Pro TipThe consulting trade approach trains you too. After three or four of these walks, you start seeing the real scope yourself. You build your own knowledge on someone else’s dime, which is cheaper than learning by getting burned.
This is the method I recommend if you haven’t learned the trades yourself. It kills the hostage before it starts.

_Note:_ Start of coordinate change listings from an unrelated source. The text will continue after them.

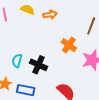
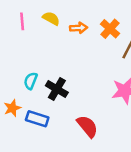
orange cross: (69, 45) -> (110, 29), moved

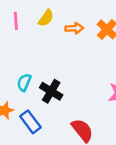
yellow semicircle: (51, 18) -> (46, 18), turned 96
blue rectangle: (37, 119) -> (30, 122), turned 35

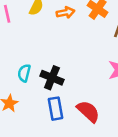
blue rectangle: (30, 122) -> (55, 109), moved, turned 35

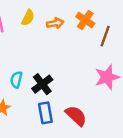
black cross: (52, 78) -> (42, 84), turned 30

Everyday Habits That Protect You
The hostage is one trick. There are others. These habits protect against most of them:
| Habit | Why It Works |
|---|---|
| Keep a depth chart of contractors | You’re always recruiting. Never dependent on one person. |
| Own the scope of work yourself | You set the vision. Contractors execute, not define. |
| Cash reserves | You make decisions for the project, not for cash flow. |
| Never pay ahead | Pay on completion, fast. Just never ahead of the work. |
| Build relationship capital | Trusted contractors come from repeat work, not from one-offs. |
Depth chart is the big one. If you have one option, you have no bargaining power. If you have three options, the economics change completely.
You should be recruiting contractors like a sales pipeline even when you don’t need one. The time to find your next electrician is before the current one holds you hostage.

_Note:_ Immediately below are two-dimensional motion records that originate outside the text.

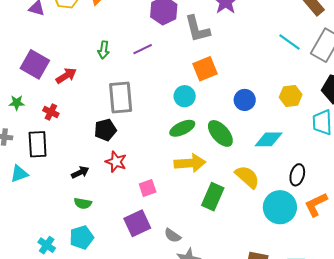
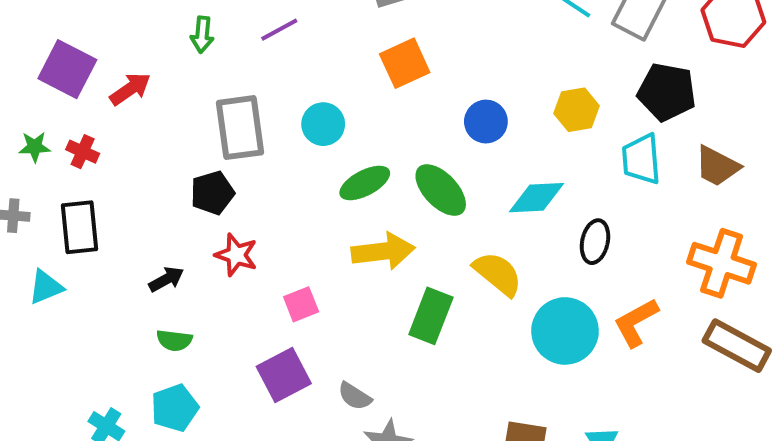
cyan circle: (185, 96) -> (323, 124), moved
red cross: (51, 112) -> (83, 152), moved
black ellipse: (297, 175) -> (595, 242), moved

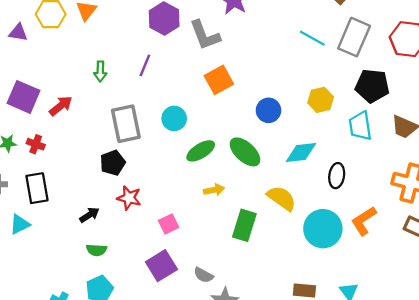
purple line: (279, 30) -> (145, 65), turned -35
yellow arrow: (383, 251) -> (214, 190), size x0.6

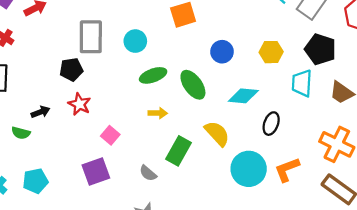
pink square: (169, 224) -> (110, 135), turned -36
green semicircle: (97, 250) -> (21, 133), moved
gray semicircle: (203, 275) -> (148, 173), moved

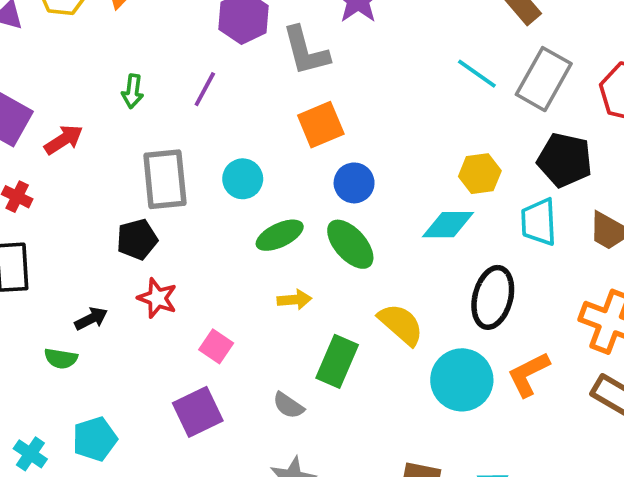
blue circle: (222, 52) -> (354, 183), moved
cyan diamond: (243, 96) -> (448, 225), moved
black ellipse: (271, 124) -> (493, 297), size x1.5

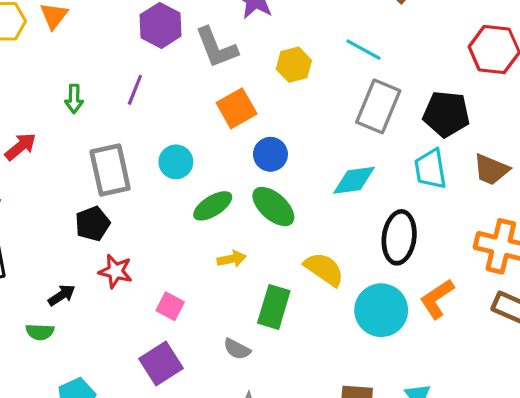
gray rectangle: (544, 79) -> (378, 106), moved
yellow hexagon: (480, 174) -> (294, 65), moved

Cash reserves are the quiet one. When you run out of cash on a project, you start making every decision just to get cash back in your pocket. That’s when you pay ransom. Reserves keep you making decisions for the project, not for your bank account.
Never pay ahead doesn’t mean slow-pay. Actually, you want to pay fast. Pre-agreed pay schedules. When they finish X, they get a check. When they finish Y, another check. Small increments are fine. Just never ahead of the work.
A Different Mindset
Most of this sounds like defensive maneuvering against bad actors. The real unlock is a mindset shift: you’re not trying to outmaneuver every contractor. You’re trying to find the small number who are worth a long relationship.

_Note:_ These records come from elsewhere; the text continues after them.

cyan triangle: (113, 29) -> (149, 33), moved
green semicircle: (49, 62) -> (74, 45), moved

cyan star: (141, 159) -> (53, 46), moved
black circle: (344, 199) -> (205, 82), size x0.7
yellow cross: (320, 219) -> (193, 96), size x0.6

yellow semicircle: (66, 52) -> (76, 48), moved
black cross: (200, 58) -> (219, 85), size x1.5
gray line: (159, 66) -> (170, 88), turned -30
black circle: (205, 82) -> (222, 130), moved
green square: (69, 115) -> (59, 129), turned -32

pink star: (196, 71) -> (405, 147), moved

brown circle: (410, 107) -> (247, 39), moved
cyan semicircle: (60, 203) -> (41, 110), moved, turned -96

Give new contractors the benefit of the doubt until the pattern tells you otherwise. Most are not trying to be dirty. They’re running tight margins and fighting to put food on the table. If you treat every one of them like an enemy, the good ones won’t stick.
But trust is earned. And until it’s earned, you protect yourself with an independent scope of work, a depth chart, cash reserves, and structured pay.
FAQ
How do I know which trades need a consulting walk?
Any trade that pulls a permit: electrician, plumber, HVAC, general contractor. Those are the ones who can trap you with the hostage.
What do I pay a consulting electrician or plumber?
A few hundred dollars for a walk and a scope. Maybe a little more if you want them to review other bids. Frame it as a consulting job from the start, not a bid.
Isn’t it rude to call three contractors for bids if I only hire one?
It’s how the business works, but contractors do remember who wastes their time. If you bid out every job three ways forever, you’ll get a reputation. Pick the bid method that fits the situation. Consulting walks are lower-friction long-term.
What if a contractor refuses to sign off a permit?
It gets messy. You usually end up paying them a settlement to walk away, or you stick it out and finish the job with them. This is why the prevention side matters more than the recovery side.
I’m just starting out. Where do I begin?
Start with one trade at a time. Find a consulting electrician for your first project. Pay them to walk it. Use their scope to bid the job. After a couple of projects, you’ll see the pattern yourself.